Today’s quick review: Lady in the Water. One night, Cleveland Heep (Paul Giamatti), the hard-working manager of an apartment building, makes a startling discovery: a strange woman (Bryce Dallas Howard) swimming in the pool. The woman introduces herself as Story, a water nymph sent to the surface world to inspire a writer in his work. But to help her fulfill her purpose and return home, Cleveland must protect her from an evil beast determined to stop her.
Lady in the Water is a fantasy movie from writer and director M. Night Shyamalan. Lady in the Water presents itself as a modern take on an ancient myth. Cleveland Heep finds himself in the middle of a bedtime story he has never heard before and must navigate its peculiar rules to get Story home safely. Lady in the Water has much of Shyamalan’s deliberate, moody directorial style, but it lacks the suspense or sense of wonder to make it worthwhile.

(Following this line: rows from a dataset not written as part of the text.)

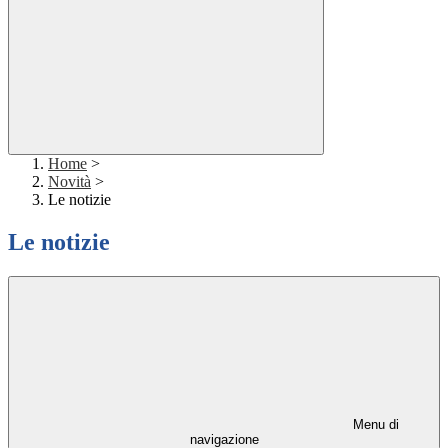
Home
>
Novità
>
Le notizie
Le notizie
Menu di
navigazione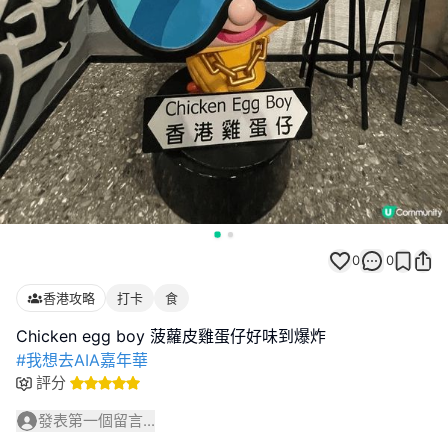
0
0
香港攻略
打卡
食
#我想去AIA嘉年華
評分
發表第一個留言...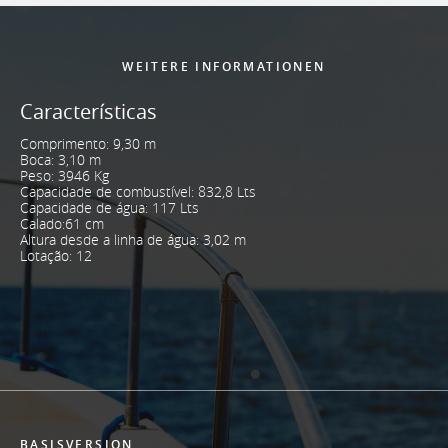
WEITERE INFORMATIONEN
Características
Comprimento: 9,30 m
Boca: 3,10 m
Peso: 3946 Kg
Capacidade de combustível: 832,8 Lts
Capacidade de água: 117 Lts
Calado:61 cm
Altura desde a linha de água: 3,02 m
Lotação: 12
BASISVERSION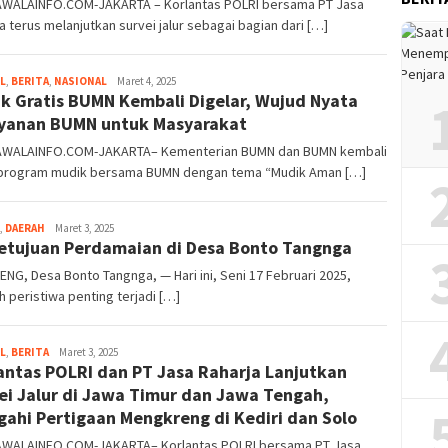
WALAINFO.COM-JAKARTA – Korlantas POLRI bersama PT Jasa
a terus melanjutkan survei jalur sebagai bagian dari […]
L
,
BERITA
,
NASIONAL
Kusuma
Maret 4, 2025
k Gratis BUMN Kembali Digelar, Wujud Nyata
Perwira
yanan BUMN untuk Masyarakat
WALAINFO.COM-JAKARTA– Kementerian BUMN dan BUMN kembali
 program mudik bersama BUMN dengan tema “Mudik Aman […]
,
DAERAH
Haerullah
Maret 3, 2025
etujuan Perdamaian di Desa Bonto Tangnga
Lodji
NG, Desa Bonto Tangnga, — Hari ini, Seni 17 Februari 2025,
 peristiwa penting terjadi […]
L
,
BERITA
Kusuma
Maret 3, 2025
antas POLRI dan PT Jasa Raharja Lanjutkan
Perwira
ei Jalur di Jawa Timur dan Jawa Tengah,
gahi Pertigaan Mengkreng di Kediri dan Solo
WALAINFO.COM-JAKARTA– Korlantas POLRI bersama PT Jasa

Lady in the Water struggles to achieve the storybook tone it’s going for. The rules of Story’s world are as arbitrary as any fairy tale, but without the accompanying sense of certainty from the characters. Cleveland ends up guessing blindly at what he needs to do, guided only by what cryptic clues he is able to gather from Story. As such, Lady in the Water plays out like a mystery whose stakes are unclear and whose solution shifts as it goes along.

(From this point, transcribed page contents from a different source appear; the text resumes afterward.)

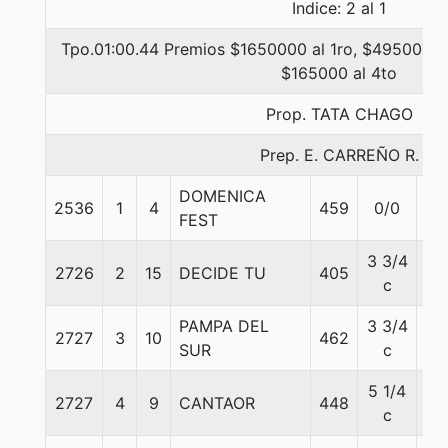
Indice: 2 al 1
Tpo.01:00.44 Premios $1650000 al 1ro, $495000 al
$165000 al 4to
Prop. TATA CHAGO
Prep. E. CARREÑO R.
DOMENICA
2536
1
4
459
0/0
55
FEST
3 3/4
2726
2
15
DECIDE TU
405
55
c
PAMPA DEL
3 3/4
2727
3
10
462
56
SUR
c
5 1/4
2727
4
9
CANTAOR
448
56
c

Lady in the Water has other issues as well. The film’s slow pacing makes it hard to invest in the story, and it lacks the brooding tension Shyamalan uses to hook the viewer in his other films. The scale of the fantasy is small enough that the movie never builds up much in the way of drama or wonder, while the characters aren’t rich enough to pick up the slack. The conflict itself is rather abstract, told mostly through exposition rather than shown.
The end result is a slow, fickle movie that falls short of its ambitions. Shyamalan fans will be disappointed by its lack of suspense and the absence of the magnetic quality found in his best films. Fans of storybook fantasy will dislike by the story’s limited scope, mundane tone, and restricted fantasy elements. Lady in the Water earns some points for creativity, moody drama, and basic cinematic competence, but most viewers would be better off skipping.
For a more suspenseful, dramatic movie from M. Night Shyamalan, try The Village. For a darker, more romantic take on a similar premise, try The Shape of Water. For a much darker drama with a haunting fairy tale tone, check out Pan’s Labyrinth. For a more adventurous take on storybook fantasy, try The Princess Bride or Stardust. For a more personal brush with the inexplicable, check out K-PAX.
5.6 out of 10 on IMDB. I give it a 6.0 to 6.5 for the seeds of a decent story let down by poor follow-through.